To say Reagan "ratcheted up the criminalization aspect" ignores the structure of the US federal government. The president does not make laws, the president can merely sign or veto laws made by the legislature. Unfortunately the drug policies of the 1980s were a bipartisan affair. The real bipartisan push for harsher penalties in the US came in the 1980s after basketball star Len Bias died of cocaine overdose.

>…Immediately after Bias's death, the speaker of the House of Representatives, Thomas P. "Tip" O'Neill Jr., from the Boston area (where Bias had just signed with the Celtics), issued a demand to his fellow Democrats for anti-drug legislation. Senior congressional staffers began meeting regularly in the speaker's conference room as practically every committee in the House wrote Len Bias-inspired legislation attacking the drug problem. News conferences around the Capitol featured members of Congress extolling their efforts to clamp down on cocaine and crack.

https://www.washingtonpost.com/archive/opinions/2006/06/24/u...
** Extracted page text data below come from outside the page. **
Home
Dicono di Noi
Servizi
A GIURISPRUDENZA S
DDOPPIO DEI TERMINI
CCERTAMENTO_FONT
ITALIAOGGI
>...It became the sole focus of legislative activity for the remainder of the session on both sides of the aisle. Literally every committee, from the Committee on Agriculture to the Committee on Merchant Marine and Fisheries were somehow getting involved. Suddenly, the Len Bias case was the driving force behind every piece of legislation. Members of Congress were setting up hearings about the drug problem and every subcommittee chairman was looking to get a piece of the action...

https://www.salon.com/2011/06/19/len_bias_cocaine_tragedy_st...

If you want to go back further, a good person to start with is Harry Anslinger who headed the Federal Bureau of Narcotics:

>...Prior to the end of alcohol prohibition, Anslinger had claimed that cannabis was not a problem, did not harm people, and "There is probably no more absurd fallacy"[15] than the idea it makes people violent. His critics argue he shifted not due to objective evidence but self-interest due to the obsolescence of the Department of Prohibition he headed when alcohol prohibition ceased - campaigning for a new Prohibition against its use.

https://en.wikipedia.org/wiki/Harry_J._Anslinger

A difference with Nixon is that he was one of the first to try to greatly expand drug treatment and also reform sentencing in at least a small way:

>...the mandatory minimum sentence in a federal prison for marijuana possession was 2-10 years until Nixon slashed it to 1 year with a judicial option to waive even that sentence. No federal mandatory drug sentence would be rolled back again for 40 years (in the Obama Administration).